I'm so glad I took pictures of his beautiful feet on Wednesday (before The Phone Call), because now he has a horribly bruised foot from trying to get enough blood for the amino acid testing. They used that partial vial for the bili test and the lab tech got a vein in his hand on the first try for another vial, which was much less traumatic. The results will hopefully be in next week.

Some info we've learned about tyrosinemia:
There are three main types of genetically-passed-on tyrosinemia, plus transient (temporary) tyrosinemia that can be caused by a variety of factors. We don't don't much about the ramifications of tyrosinemia, other than that they can be potentially very serious and vary widely according to type. A few links with more info on tyrosinemia, for those who are interested:
Info on various forms; this link is to an overview page, which links to other sections
An article for health care providers
6 pages of info on elveated tyrosine levels in newborns
Article specific to the genetic forms; very interesting
Article specific to Types I and II

From our human perspective, the best case scenario would be to find that Andrew's elevated levels are already dropping and to see them continue to fall over the next several weeks. On the other hand, His ways are not our ways and His thoughts are not our thoughts. Our prayer is that we would get an accurate diagnosis as quickly as possible; that God will give us wisdom; and that He will help us to love and care for Andrew as He would. We are at peace as we wait. And we treasure your continued prayers.

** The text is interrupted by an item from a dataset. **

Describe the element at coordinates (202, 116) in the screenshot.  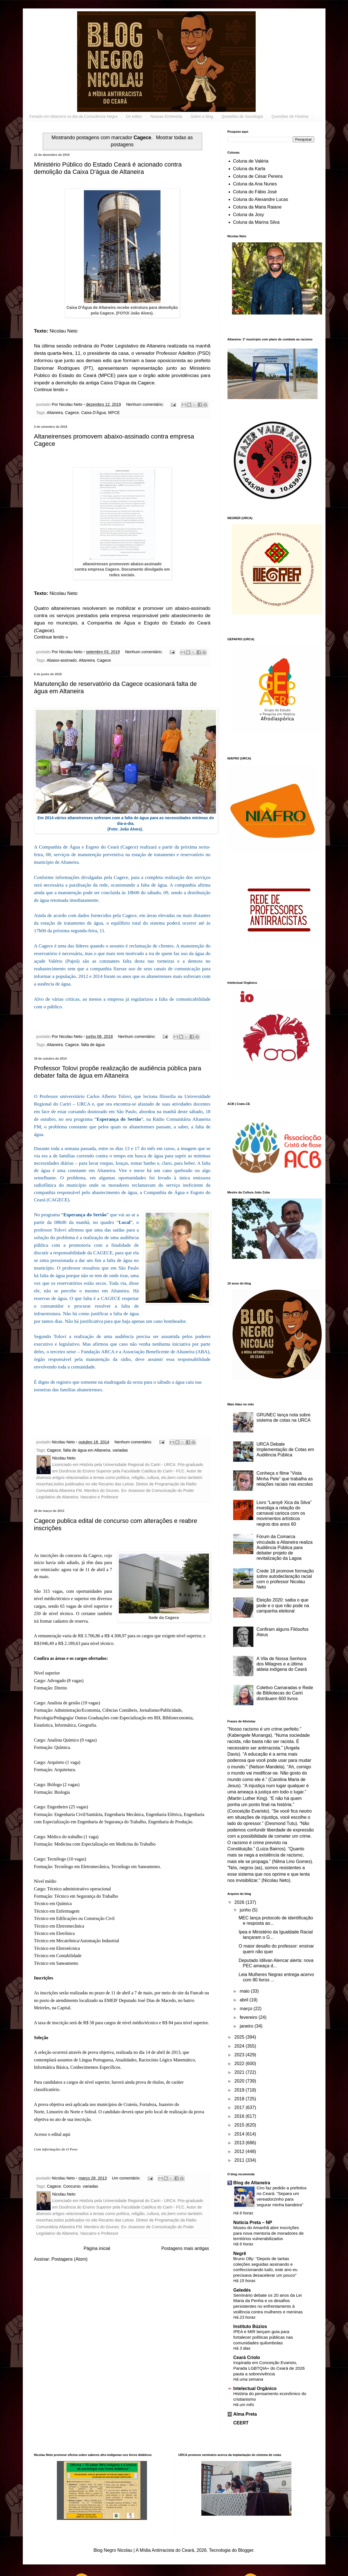 I see `Sobre o blog` at that location.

In the meantime, Andrew seems to be thriving. He is nursing great, having lots (relatively) of wide-eyed awake time, digesting well, gaining weight, and getting sweeter every day. He is so dear to our hearts.


Laurie said...

Beautiful photographs of a beautiful baby boy!
Praying for God's direction, His best and the peace that passes understanding!

Stephen and Gracie said...

We're thinking of you and praying!

Tracy Crowe Jones said...

I've been so wrapped up in the unexpectedness of my own life that I just saw your post. Keep us updated and I will be praying.

The verse that Mark DeGroff shared with me today is John 16:33 - I have told you these things so that in Me you may have peace. In this world you will have trouble. But take heart, I have overcome the world.

Laurel said...

Thank you all for your prayers.

Tracy, you are all in my prayers as well. Wish I could be there to hug and support you in person.

Peachtree said...

You're in my thoughts and prayers! Keep us posted!